È una verità così radicale che continua a sfuggire, anche in una cultura che si crede secolarizzata. Perché non lascia scampo neppure all’ultima illusione moderna: l’eccezione umana, la libertà come arbitrio, la giustizia come garanzia di senso. La difesa a oltranza dell’Io biografico sembra ineliminabile per gli occidentali dei nostri giorni, ma paradossalmente è proprio lì, dove l’io si annulla, che siamo immortali: perché siamo natura, e la natura non finisce.
Eppure Spinoza lo intitola Etica. Perché in un universo senza libero arbitrio, l’unico bene possibile non è volere altro, ma comprendere meglio. Chiamare Etica questa geometria della necessità è forse l’atto più scandaloso: affermare che la libertà non è un arbitrio da inventare, ma una chiarezza da accettare — e coltivare, se le cause lo permettono.
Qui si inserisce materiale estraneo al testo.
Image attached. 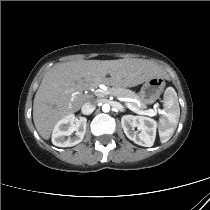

Ma da dove è arrivato, questo qui? Con i termini della Scolastica ha tirato fuori l’impensabile. Forse è stato un infiltrato portatore di un germe orientale: l’io è un miraggio, la libertà un malinteso. Una primordiale religione dei quattro elementi, un ordine che non consola, non redime, non giudica. Tecnicamente e etimologicamente disumano. Forse non è un essere ancestrale ma ancora troppo moderno per essere davvero assimilato.